- BRIEF
Within the entries below, output exactly the lines between the line containing "заселену темношкірими народами" and the line containing "Ihre Auswahl zu", inclusive, and omit any picture.

- MATERIALS PROVIDED
──────────────────────────────

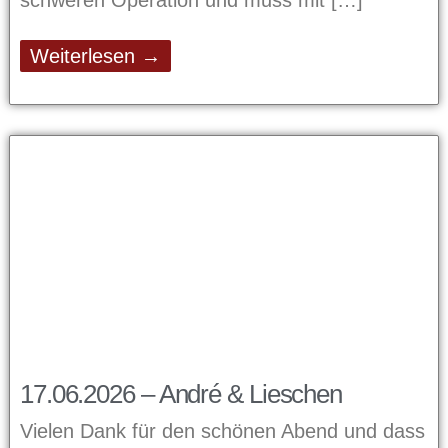
Weiterlesen →
17.06.2026 – André & Lieschen
Vielen Dank für den schönen Abend und dass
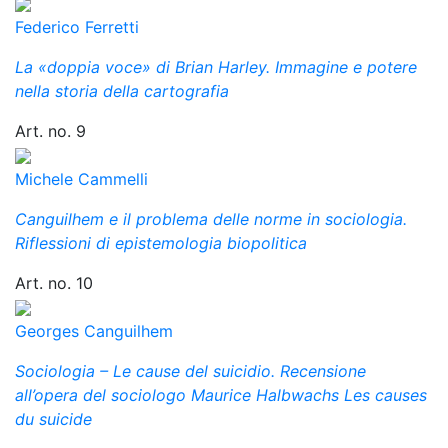
Federico Ferretti
La «doppia voce» di Brian Harley. Immagine e potere
nella storia della cartografia
Art. no. 9
Michele Cammelli
Canguilhem e il problema delle norme in sociologia.
Riflessioni di epistemologia biopolitica
Art. no. 10
Georges Canguilhem
Sociologia – Le cause del suicidio. Recensione
all’opera del sociologo Maurice Halbwachs Les causes
du suicide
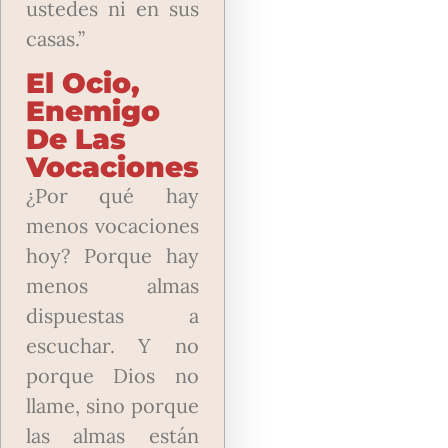
ustedes ni en sus
casas.”
El Ocio,
Enemigo
De Las
Vocaciones
¿Por qué hay
menos vocaciones
hoy? Porque hay
menos almas
dispuestas a
escuchar. Y no
porque Dios no
llame, sino porque
las almas están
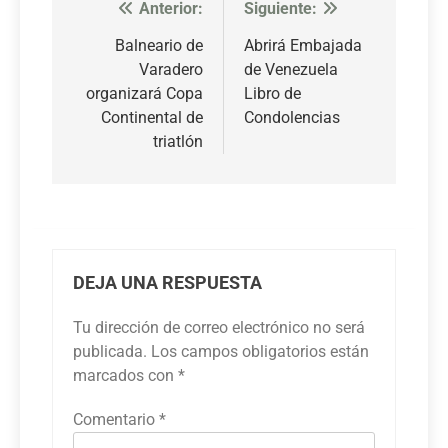
Anterior:
Siguiente:
Navegación
de
Balneario de
Abrirá Embajada
Varadero
de Venezuela
entradas
organizará Copa
Libro de
Continental de
Condolencias
triatlón
DEJA UNA RESPUESTA
Tu dirección de correo electrónico no será
publicada.
Los campos obligatorios están
marcados con
*
Comentario
*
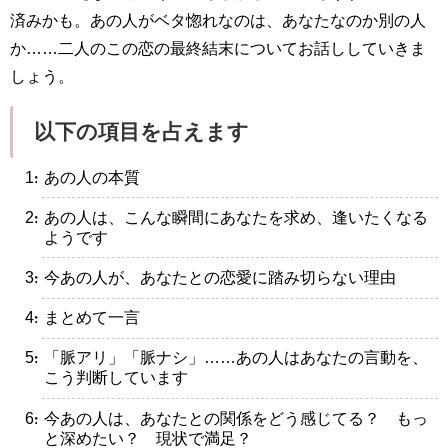
済みかも。あの人がベタ惚れなのは、あなたなのか別の人
か……二人のこの恋の最終結末についてお話ししていきま
しょう。
以下の項目を占えます
・あの人の本質
・あの人は、こんな瞬間にあなたを求め、逢いたくなる
ようです
・今あの人が、あなたとの恋愛に踏み切らない理由
・まとめて一言
・「脈アリ」「脈ナシ」……あの人はあなたの言動を、
こう判断しています
・今あの人は、あなたとの関係をどう感じてる？ もっ
と深めたい？ 現状で満足？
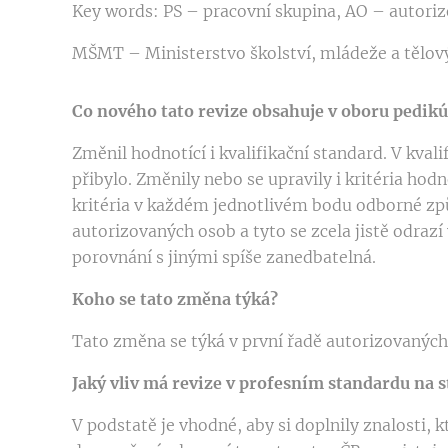
Key words: PS – pracovní skupina, AO – autoriz
MŠMT – Ministerstvo školství, mládeže a tělov
Co nového tato revize obsahuje v oboru pedikú
Změnil hodnotící i kvalifikační standard. V kva
přibylo. Změnily nebo se upravily i kritéria ho
kritéria v každém jednotlivém bodu odborné způ
autorizovaných osob a tyto se zcela jistě odra
porovnání s jinými spíše zanedbatelná.
Koho se tato změna týká?
Tato změna se týká v první řadě autorizovanýc
Jaký vliv má revize v profesním standardu na s
V podstatě je vhodné, aby si doplnily znalosti, 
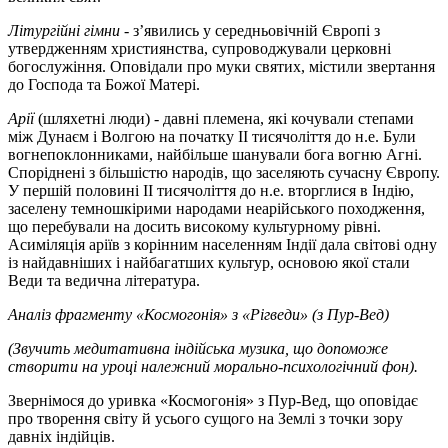
Літургійні гімни
- з’явились у середньовічній Європі з
утвердженням християнства, супроводжували церковні
богослужіння. Оповідали про муки святих, містили звертання
до Господа та Божої Матері.
Арії
(шляхетні люди) - давні племена, які кочували степами
між Дунаєм і Волгою на початку II тисячоліття до н.е. Були
вогнепоклонниками, найбільше шанували бога вогню Агні.
Споріднені з більшістю народів, що заселяють сучасну Європу.
У першій половині II тисячоліття до н.е. вторглися в Індію,
заселену темношкірими народами неарійського походження,
що перебували на досить високому культурному рівні.
Асиміляція аріїв з корінним населенням Індії дала світові одну
із найдавніших і найбагатших культур, основою якої стали
Веди та ведична література.
Аналіз фрагменту «Космогонія» з «Рігведи» (з Пур-Вед)
(Звучить медитативна індійська музика, що допоможе
створити на уроці належний морально-психологічний фон).
Звернімося до уривка «Космогонія» з Пур-Вед, що оповідає
про творення світу й усього сущого на Землі з точки зору
давніх індійців.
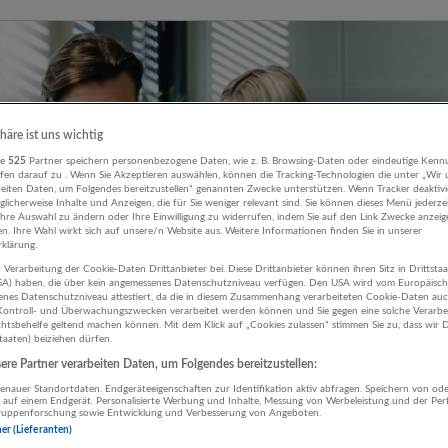
phäre ist uns wichtig
re
525
Partner speichern personenbezogene Daten, wie z. B. Browsing-Daten oder eindeutige Kenn
ifen darauf zu . Wenn Sie Akzeptieren auswählen, können die Tracking-Technologien die unter „Wir
beiten Daten, um Folgendes bereitzustellen“ genannten Zwecke unterstützen. Wenn Tracker deaktivie
licherweise Inhalte und Anzeigen, die für Sie weniger relevant sind. Sie können dieses Menü jederze
Ihre Auswahl zu ändern oder Ihre Einwilligung zu widerrufen, indem Sie auf den Link Zwecke anzei
en. Ihre Wahl wirkt sich auf unsere/n Website aus. Weitere Informationen finden Sie in unserer
klärung.
 Verarbeitung der Cookie-Daten Drittanbieter bei. Diese Drittanbieter können ihren Sitz in Drittsta
USA) haben, die über kein angemessenes Datenschutzniveau verfügen. Den USA wird vom Europäisc
enes Datenschutzniveau attestiert, da die in diesem Zusammenhang verarbeiteten Cookie-Daten au
ontroll- und Überwachungszwecken verarbeitet werden können und Sie gegen eine solche Verarbe
tsbehelfe geltend machen können. Mit dem Klick auf „Cookies zulassen“ stimmen Sie zu, dass wir D
staaten) beiziehen dürfen.
re Partner verarbeiten Daten, um Folgendes bereitzustellen:
nauer Standortdaten. Endgeräteeigenschaften zur Identifikation aktiv abfragen. Speichern von ode
 auf einem Endgerät. Personalisierte Werbung und Inhalte, Messung von Werbeleistung und der Pe
lgruppenforschung sowie Entwicklung und Verbesserung von Angeboten.
ner (Lieferanten)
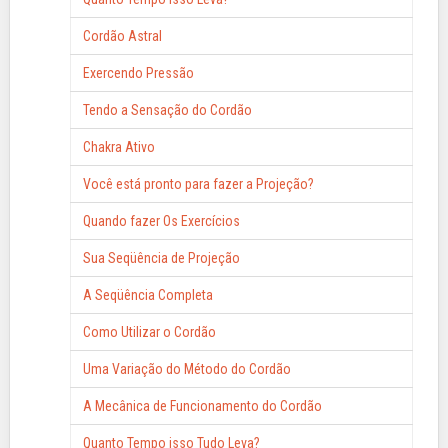
Cordão Astral
Exercendo Pressão
Tendo a Sensação do Cordão
Chakra Ativo
Você está pronto para fazer a Projeção?
Quando fazer Os Exercícios
Sua Seqüência de Projeção
A Seqüência Completa
Como Utilizar o Cordão
Uma Variação do Método do Cordão
A Mecânica de Funcionamento do Cordão
Quanto Tempo isso Tudo Leva?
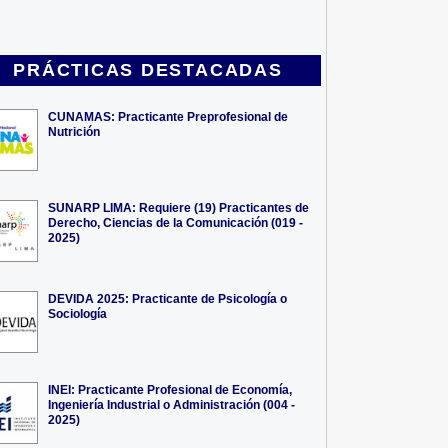
PRÁCTICAS DESTACADAS
CUNAMAS: Practicante Preprofesional de
Nutrición
SUNARP LIMA: Requiere (19) Practicantes de
Derecho, Ciencias de la Comunicación (019 -
2025)
DEVIDA 2025: Practicante de Psicología o
Sociología
INEI: Practicante Profesional de Economía,
Ingeniería Industrial o Administración (004 -
2025)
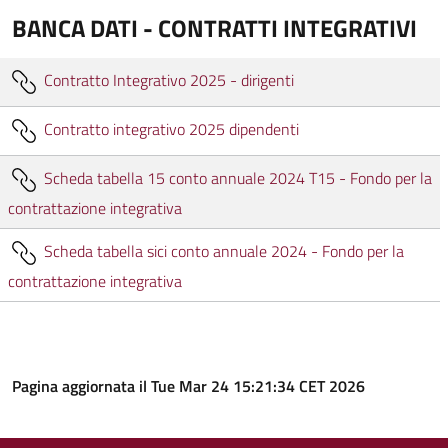
BANCA DATI - CONTRATTI INTEGRATIVI
Contratto Integrativo 2025 - dirigenti
Contratto integrativo 2025 dipendenti
Scheda tabella 15 conto annuale 2024 T15 - Fondo per la
contrattazione integrativa
Scheda tabella sici conto annuale 2024 - Fondo per la
contrattazione integrativa
Pagina aggiornata il Tue Mar 24 15:21:34 CET 2026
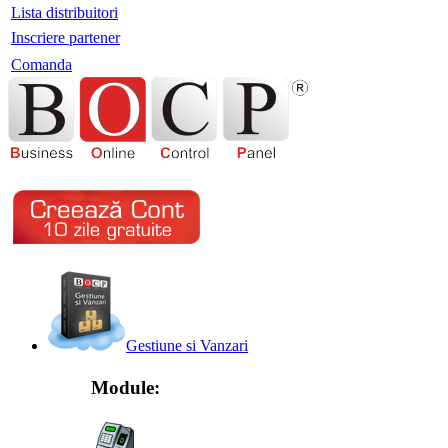
Lista distribuitori
Inscriere partener
Comanda
Gestiune si Vanzari
Module:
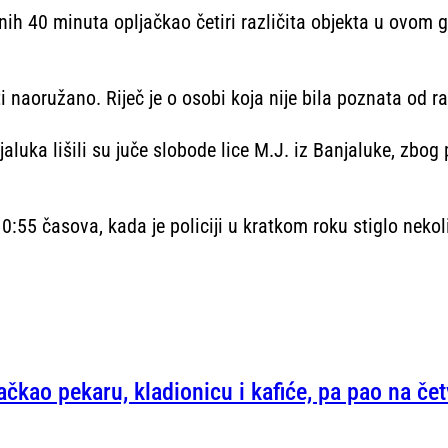
ih 40 minuta opljačkao četiri različita objekta u ovom 
i naoružano. Riječ je o osobi koja nije bila poznata od ran
aluka lišili su juče slobode lice M.J. iz Banjaluke, zbog
:55 časova, kada je policiji u kratkom roku stiglo nekoli
ačkao pekaru, kladionicu i kafiće, pa pao na če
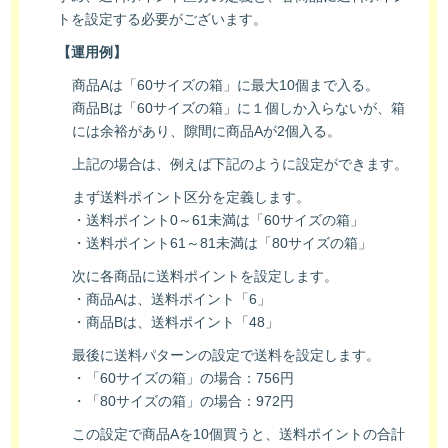
トを設定する必要がございます。
【運用例】
商品Aは「60サイズの箱」に最大10個まで入る。
商品Bは「60サイズの箱」に１個しか入らないが、箱
には余裕があり、隙間に商品Aが2個入る。
上記の場合は、例えば下記のように設定ができます。
まず送料ポイント区分を定義します。
・送料ポイント0～61未満は「60サイズの箱」
・送料ポイント61～81未満は「80サイズの箱」
次に各商品に送料ポイントを設定します。
・商品Aは、送料ポイント「6」
・商品Bは、送料ポイント「48」
最後に送料パターンの設定で送料を設定します。
・「60サイズの箱」の場合：756円
・「80サイズの箱」の場合：972円
この設定で商品Aを10個買うと、送料ポイントの合計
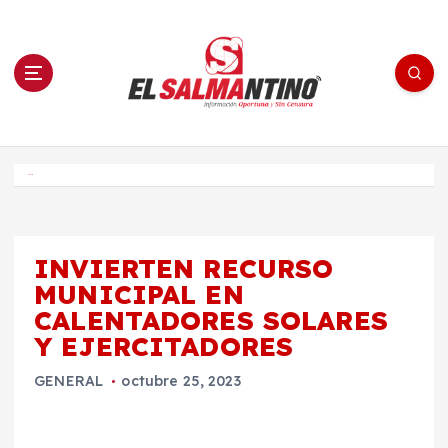
S
a
l
t
a
r
a
l
c
o
El Salmantino - medios/noticias/editorial
n
t
e
Inicio
n
i
d
o
INVIERTEN RECURSO
MUNICIPAL EN
CALENTADORES SOLARES
Y EJERCITADORES
GENERAL
octubre 25, 2023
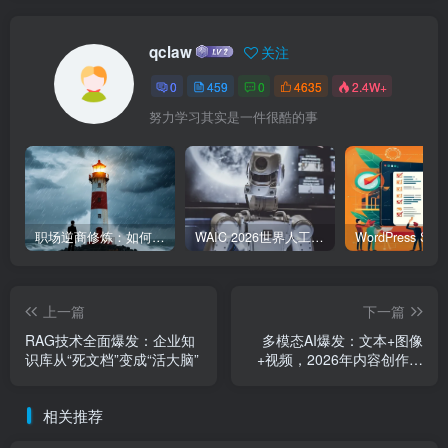
qclaw
关注
0
459
0
4635
2.4W+
努力学习其实是一件很酷的事
职场逆商修炼：如何把每一次挫折转化为成长的养分
WAIC 2026世界人工智能大会7月17日开幕：300款全球首发，展览面积首破10万平米
上一篇
下一篇
RAG技术全面爆发：企业知
多模态AI爆发：文本+图像
识库从“死文档”变成“活大脑”
+视频，2026年内容创作革
命
相关推荐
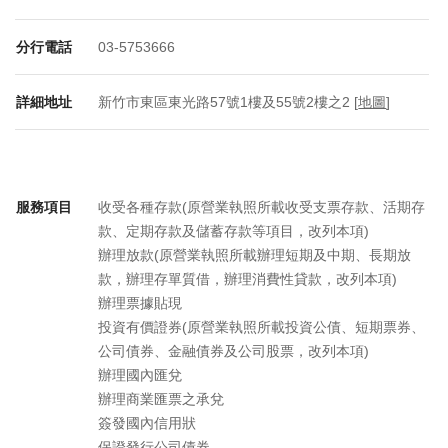
分行電話
03-5753666
詳細地址
新竹市東區東光路57號1樓及55號2樓之2 [
地圖
]
服務項目
收受各種存款(原營業執照所載收受支票存款、活期存
款、定期存款及儲蓄存款等項目，改列本項)
辦理放款(原營業執照所載辦理短期及中期、長期放
款，辦理存單質借，辦理消費性貸款，改列本項)
辦理票據貼現
投資有價證券(原營業執照所載投資公債、短期票券、
公司債券、金融債券及公司股票，改列本項)
辦理國內匯兌
辦理商業匯票之承兌
簽發國內信用狀
保證發行公司債券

──────────────────────────────

- WORKED SOLUTION
заселену темношкірими народами неарійського походження,
що перебували на досить високому культурному рівні.
Асиміляція аріїв з корінним населенням Індії дала світові одну
із найдавніших і найбагатших культур, основою якої стали
Веди та ведична література.
Аналіз фрагменту «Космогонія» з «Рігведи» (з Пур-Вед)
(Звучить медитативна індійська музика, що допоможе
створити на уроці належний морально-психологічний фон).
Звернімося до уривка «Космогонія» з Пур-Вед, що оповідає
про творення світу й усього сущого на Землі з точки зору
давніх індійців.
phäre ist uns wichtig
re
525
Partner speichern personenbezogene Daten, wie z. B. Browsing-Daten oder eindeutige Kenn
ifen darauf zu . Wenn Sie Akzeptieren auswählen, können die Tracking-Technologien die unter „Wir
beiten Daten, um Folgendes bereitzustellen“ genannten Zwecke unterstützen. Wenn Tracker deaktivie
licherweise Inhalte und Anzeigen, die für Sie weniger relevant sind. Sie können dieses Menü jederze
Ihre Auswahl zu ändern oder Ihre Einwilligung zu widerrufen, indem Sie auf den Link Zwecke anzei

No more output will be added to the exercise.